Jonathan Yula Okita (born 5 October 1996) is a Congolese professional footballer who plays as a winger for Swiss club Zürich. Born in Germany, he represents the DR Congo national team.

Club career
Okita made his Belgian First Division A debut for Standard Liège on 17 April 2016 in a game against Royal Excel Mouscron.

NEC
On 24 August 2018, Okita signed a four-year contract with Eerste Divisie club NEC Nijmegen. Three days later, he made his debut for the club in the 2–1 away win over Jong FC Utrecht. On 8 September, he scored his first goal for the club in the 3–2 away win against Roda JC Kerkrade. In his first season, he impressed with NEC, scoring 15 goals and providing 13 assists in 41 appearances. 
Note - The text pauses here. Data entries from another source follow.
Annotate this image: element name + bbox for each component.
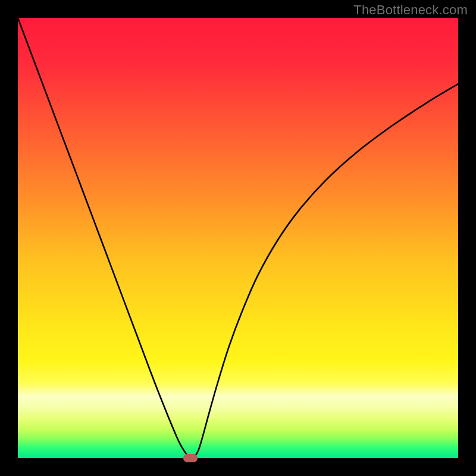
sweet-spot-marker <box>183 454 198 462</box>
bottleneck-curve <box>18 18 458 458</box>
plot-area <box>18 18 458 458</box>
watermark-text: TheBottleneck.com <box>353 2 468 18</box>
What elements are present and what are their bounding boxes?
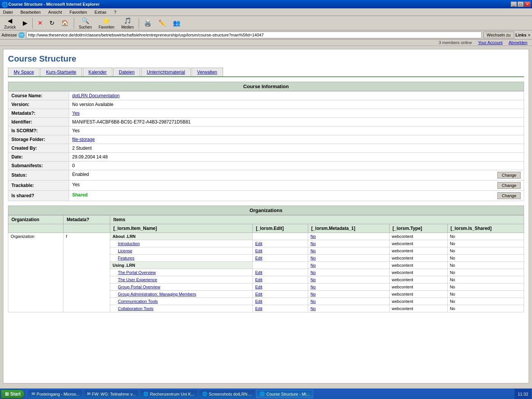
menu-help[interactable]: ? (112, 9, 118, 15)
toolbar: ◀ Zurück ▶ ✕ ↻ 🏠 🔍 Suchen ⭐ Favoriten 🎵 … (0, 16, 532, 30)
field-value: dotLRN Documentation (69, 92, 524, 100)
field-label: Created By: (8, 144, 69, 153)
messenger-button[interactable]: 👥 (170, 17, 183, 29)
item-collaboration-tools: Collaboration Tools (110, 305, 253, 312)
collab-tools-link[interactable]: Collaboration Tools (118, 306, 153, 311)
colt-edit-link[interactable]: Edit (255, 306, 262, 311)
subcol-edit: [_lorsm.Edit] (253, 224, 308, 233)
storage-folder-link[interactable]: file-storage (72, 137, 95, 142)
trackable-change-button[interactable]: Change (497, 182, 521, 189)
colt-no-link[interactable]: No (310, 306, 316, 311)
members-online: 3 members online (439, 40, 472, 45)
features-edit-link[interactable]: Edit (255, 256, 262, 260)
tab-dateien[interactable]: Dateien (113, 68, 140, 76)
your-account-link[interactable]: Your Account (478, 40, 502, 45)
ux-no: No (308, 276, 389, 283)
comm-tools-link[interactable]: Communication Tools (118, 299, 158, 304)
media-icon: 🎵 (124, 17, 131, 24)
refresh-icon: ↻ (49, 19, 54, 27)
tab-unterrichtsmaterial[interactable]: Unterrichtsmaterial (141, 68, 191, 76)
go-button[interactable]: Wechseln zu (483, 32, 514, 38)
stop-button[interactable]: ✕ (35, 17, 45, 29)
license-link[interactable]: License (118, 249, 132, 253)
intro-type: webcontent (390, 240, 448, 247)
ux-no-link[interactable]: No (310, 277, 316, 282)
ct-edit-link[interactable]: Edit (255, 299, 262, 304)
edit-button[interactable]: ✏️ (156, 17, 169, 29)
menu-ansicht[interactable]: Ansicht (47, 9, 63, 15)
menu-extras[interactable]: Extras (93, 9, 108, 15)
menu-favoriten[interactable]: Favoriten (68, 9, 89, 15)
toolbar-separator-2 (74, 18, 74, 28)
item-portal-overview: The Portal Overview (110, 269, 253, 276)
tab-verwalten[interactable]: Verwalten (192, 68, 223, 76)
field-label: Submanifests: (8, 162, 69, 170)
intro-no-link[interactable]: No (310, 241, 316, 246)
license-edit-link[interactable]: Edit (255, 249, 262, 253)
introduction-link[interactable]: Introduction (118, 241, 139, 246)
forward-button[interactable]: ▶ (20, 17, 30, 29)
title-bar-controls: _ □ ✕ (511, 2, 530, 7)
portal-overview-link[interactable]: The Portal Overview (118, 270, 156, 275)
table-row: Storage Folder: file-storage (8, 135, 524, 144)
close-button[interactable]: ✕ (524, 2, 530, 7)
ga-shared: No (447, 291, 524, 298)
minimize-button[interactable]: _ (511, 2, 517, 7)
refresh-button[interactable]: ↻ (47, 17, 57, 29)
field-value: No version Available (69, 100, 524, 109)
ct-edit: Edit (253, 298, 308, 305)
portal-edit-link[interactable]: Edit (255, 270, 262, 275)
media-button[interactable]: 🎵 Medien (119, 17, 136, 29)
gp-edit-link[interactable]: Edit (255, 285, 262, 289)
portal-no-link[interactable]: No (310, 270, 316, 275)
using-shared: No (447, 262, 524, 269)
shared-change-button[interactable]: Change (497, 192, 521, 199)
menu-datei[interactable]: Datei (2, 9, 14, 15)
ga-no: No (308, 291, 389, 298)
gp-no-link[interactable]: No (310, 285, 316, 289)
group-header-using: Using .LRN (110, 262, 253, 269)
using-no-link[interactable]: No (310, 263, 316, 268)
group-admin-link[interactable]: Group Administration: Managing Members (118, 292, 196, 296)
ct-no-link[interactable]: No (310, 299, 316, 304)
maximize-button[interactable]: □ (518, 2, 524, 7)
features-link[interactable]: Features (118, 256, 134, 260)
search-button[interactable]: 🔍 Suchen (76, 17, 95, 29)
address-input[interactable] (26, 32, 481, 38)
ga-no-link[interactable]: No (310, 292, 316, 296)
using-no: No (308, 262, 389, 269)
features-no-link[interactable]: No (310, 256, 316, 260)
group-portal-link[interactable]: Group Portal Overview (118, 285, 160, 289)
table-row: Created By: 2 Student (8, 144, 524, 153)
about-no-link[interactable]: No (310, 234, 316, 239)
user-experience-link[interactable]: The User Experience (118, 277, 157, 282)
title-bar-left: 🌐 Course Structure - Microsoft Internet … (2, 2, 100, 7)
colt-shared: No (447, 305, 524, 312)
favorites-button[interactable]: ⭐ Favoriten (96, 17, 117, 29)
back-button[interactable]: ◀ Zurück (2, 17, 19, 29)
item-communication-tools: Communication Tools (110, 298, 253, 305)
ux-shared: No (447, 276, 524, 283)
ga-edit-link[interactable]: Edit (255, 292, 262, 296)
table-row: Is shared? Shared Change (8, 191, 524, 201)
tab-my-space[interactable]: My Space (8, 68, 40, 76)
colt-no: No (308, 305, 389, 312)
menu-bearbeiten[interactable]: Bearbeiten (19, 9, 42, 15)
tab-kurs-startseite[interactable]: Kurs-Startseite (40, 68, 82, 76)
tab-kalender[interactable]: Kalender (83, 68, 112, 76)
subcol-org (8, 224, 63, 233)
status-change-button[interactable]: Change (497, 172, 521, 179)
logout-link[interactable]: Abmelden (508, 40, 527, 45)
course-name-link[interactable]: dotLRN Documentation (72, 93, 120, 98)
table-row: Status: Enabled Change (8, 170, 524, 180)
table-row: Metadata?: Yes (8, 109, 524, 118)
ux-edit-link[interactable]: Edit (255, 277, 262, 282)
field-value: 0 (69, 162, 524, 170)
license-no-link[interactable]: No (310, 249, 316, 253)
intro-edit-link[interactable]: Edit (255, 241, 262, 246)
ux-type: webcontent (390, 276, 448, 283)
menu-bar: Datei Bearbeiten Ansicht Favoriten Extra… (0, 8, 532, 16)
home-button[interactable]: 🏠 (59, 17, 71, 29)
metadata-link[interactable]: Yes (72, 111, 80, 116)
print-button[interactable]: 🖨️ (141, 17, 154, 29)
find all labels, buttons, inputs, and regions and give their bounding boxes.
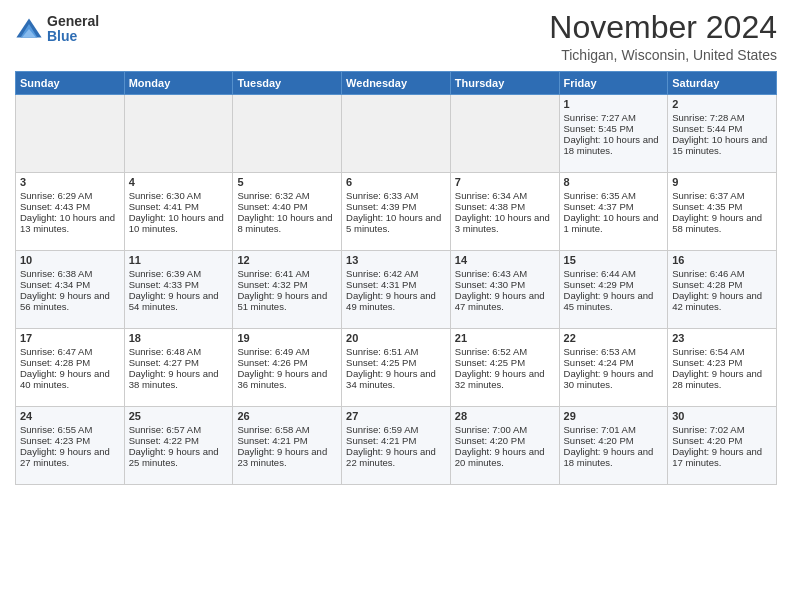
day-info: Sunset: 5:45 PM (564, 123, 664, 134)
day-info: Sunset: 4:37 PM (564, 201, 664, 212)
day-number: 13 (346, 254, 446, 266)
day-info: Sunset: 4:30 PM (455, 279, 555, 290)
day-info: Sunset: 4:26 PM (237, 357, 337, 368)
day-info: Daylight: 9 hours and 25 minutes. (129, 446, 229, 468)
calendar-cell (124, 95, 233, 173)
day-info: Daylight: 9 hours and 27 minutes. (20, 446, 120, 468)
calendar-cell: 23Sunrise: 6:54 AMSunset: 4:23 PMDayligh… (668, 329, 777, 407)
day-info: Daylight: 10 hours and 13 minutes. (20, 212, 120, 234)
day-info: Daylight: 9 hours and 22 minutes. (346, 446, 446, 468)
week-row-2: 3Sunrise: 6:29 AMSunset: 4:43 PMDaylight… (16, 173, 777, 251)
header-day-friday: Friday (559, 72, 668, 95)
day-info: Sunset: 4:21 PM (346, 435, 446, 446)
day-info: Daylight: 9 hours and 42 minutes. (672, 290, 772, 312)
day-info: Daylight: 10 hours and 15 minutes. (672, 134, 772, 156)
day-info: Sunset: 4:23 PM (20, 435, 120, 446)
calendar-cell (450, 95, 559, 173)
day-info: Sunset: 4:21 PM (237, 435, 337, 446)
calendar-cell (16, 95, 125, 173)
location: Tichigan, Wisconsin, United States (549, 47, 777, 63)
day-info: Daylight: 9 hours and 38 minutes. (129, 368, 229, 390)
calendar-table: SundayMondayTuesdayWednesdayThursdayFrid… (15, 71, 777, 485)
day-info: Sunset: 4:39 PM (346, 201, 446, 212)
day-number: 4 (129, 176, 229, 188)
logo-icon (15, 15, 43, 43)
day-info: Sunrise: 7:02 AM (672, 424, 772, 435)
calendar-cell: 2Sunrise: 7:28 AMSunset: 5:44 PMDaylight… (668, 95, 777, 173)
calendar-cell: 4Sunrise: 6:30 AMSunset: 4:41 PMDaylight… (124, 173, 233, 251)
day-info: Sunset: 4:28 PM (20, 357, 120, 368)
day-info: Sunrise: 6:49 AM (237, 346, 337, 357)
day-info: Daylight: 9 hours and 23 minutes. (237, 446, 337, 468)
calendar-header: SundayMondayTuesdayWednesdayThursdayFrid… (16, 72, 777, 95)
day-info: Sunrise: 6:35 AM (564, 190, 664, 201)
calendar-cell (342, 95, 451, 173)
calendar-cell: 26Sunrise: 6:58 AMSunset: 4:21 PMDayligh… (233, 407, 342, 485)
day-info: Daylight: 9 hours and 17 minutes. (672, 446, 772, 468)
day-info: Sunrise: 6:53 AM (564, 346, 664, 357)
calendar-body: 1Sunrise: 7:27 AMSunset: 5:45 PMDaylight… (16, 95, 777, 485)
day-info: Sunset: 4:28 PM (672, 279, 772, 290)
day-number: 24 (20, 410, 120, 422)
day-number: 23 (672, 332, 772, 344)
day-info: Sunset: 4:20 PM (455, 435, 555, 446)
logo-blue: Blue (47, 29, 99, 44)
day-info: Daylight: 10 hours and 5 minutes. (346, 212, 446, 234)
day-info: Sunrise: 6:44 AM (564, 268, 664, 279)
logo-text: General Blue (47, 14, 99, 45)
calendar-cell: 5Sunrise: 6:32 AMSunset: 4:40 PMDaylight… (233, 173, 342, 251)
day-info: Sunrise: 6:29 AM (20, 190, 120, 201)
day-info: Sunrise: 6:57 AM (129, 424, 229, 435)
day-number: 16 (672, 254, 772, 266)
day-info: Sunset: 4:33 PM (129, 279, 229, 290)
day-info: Sunset: 4:20 PM (672, 435, 772, 446)
day-info: Sunset: 4:38 PM (455, 201, 555, 212)
day-number: 20 (346, 332, 446, 344)
day-number: 19 (237, 332, 337, 344)
day-info: Sunset: 4:35 PM (672, 201, 772, 212)
day-info: Daylight: 9 hours and 18 minutes. (564, 446, 664, 468)
header-day-sunday: Sunday (16, 72, 125, 95)
calendar-cell: 15Sunrise: 6:44 AMSunset: 4:29 PMDayligh… (559, 251, 668, 329)
calendar-cell: 14Sunrise: 6:43 AMSunset: 4:30 PMDayligh… (450, 251, 559, 329)
day-info: Sunrise: 7:01 AM (564, 424, 664, 435)
day-info: Sunset: 4:43 PM (20, 201, 120, 212)
calendar-cell: 11Sunrise: 6:39 AMSunset: 4:33 PMDayligh… (124, 251, 233, 329)
day-info: Sunrise: 6:52 AM (455, 346, 555, 357)
day-number: 17 (20, 332, 120, 344)
header-day-thursday: Thursday (450, 72, 559, 95)
calendar-cell: 29Sunrise: 7:01 AMSunset: 4:20 PMDayligh… (559, 407, 668, 485)
day-info: Sunset: 4:25 PM (346, 357, 446, 368)
day-info: Daylight: 10 hours and 18 minutes. (564, 134, 664, 156)
day-info: Daylight: 9 hours and 45 minutes. (564, 290, 664, 312)
day-number: 9 (672, 176, 772, 188)
day-info: Daylight: 9 hours and 20 minutes. (455, 446, 555, 468)
day-number: 26 (237, 410, 337, 422)
day-info: Sunrise: 6:37 AM (672, 190, 772, 201)
day-info: Sunrise: 6:51 AM (346, 346, 446, 357)
day-number: 10 (20, 254, 120, 266)
day-info: Daylight: 10 hours and 8 minutes. (237, 212, 337, 234)
day-info: Sunrise: 6:32 AM (237, 190, 337, 201)
calendar-cell: 7Sunrise: 6:34 AMSunset: 4:38 PMDaylight… (450, 173, 559, 251)
day-info: Daylight: 10 hours and 10 minutes. (129, 212, 229, 234)
month-title: November 2024 (549, 10, 777, 45)
day-info: Sunrise: 6:58 AM (237, 424, 337, 435)
day-info: Sunset: 4:41 PM (129, 201, 229, 212)
day-info: Sunrise: 6:41 AM (237, 268, 337, 279)
week-row-5: 24Sunrise: 6:55 AMSunset: 4:23 PMDayligh… (16, 407, 777, 485)
calendar-cell: 24Sunrise: 6:55 AMSunset: 4:23 PMDayligh… (16, 407, 125, 485)
calendar-cell: 30Sunrise: 7:02 AMSunset: 4:20 PMDayligh… (668, 407, 777, 485)
calendar-cell: 27Sunrise: 6:59 AMSunset: 4:21 PMDayligh… (342, 407, 451, 485)
day-info: Sunset: 4:29 PM (564, 279, 664, 290)
day-info: Sunrise: 6:55 AM (20, 424, 120, 435)
day-number: 12 (237, 254, 337, 266)
day-info: Sunset: 4:32 PM (237, 279, 337, 290)
day-info: Sunrise: 6:47 AM (20, 346, 120, 357)
calendar-cell: 21Sunrise: 6:52 AMSunset: 4:25 PMDayligh… (450, 329, 559, 407)
calendar-cell: 25Sunrise: 6:57 AMSunset: 4:22 PMDayligh… (124, 407, 233, 485)
day-number: 7 (455, 176, 555, 188)
day-number: 22 (564, 332, 664, 344)
calendar-cell: 19Sunrise: 6:49 AMSunset: 4:26 PMDayligh… (233, 329, 342, 407)
week-row-3: 10Sunrise: 6:38 AMSunset: 4:34 PMDayligh… (16, 251, 777, 329)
The following season, Okita struggled with his form, but still managed to score six goals and provide seven assists in 28 games. He was set to leave the club in the summer of 2020, but partly due to the COVID-19 pandemic he stayed at the Nijmegen-based club. 

As new head coach Rogier Meijer took over the reigns, Okita was again utilised in his attacking formation. On 23 May 2021, Okita won promotion to the Eredivisie with NEC by beating NAC Breda 2–1 in the final of the play-offs. Okita, who had once again gone through a mediocre season with four goals and four assists in 33 games, lived up in the play-offs. With four goals in three play-off games, including the matchwinner against NAC, he was a key player in the club's promotion.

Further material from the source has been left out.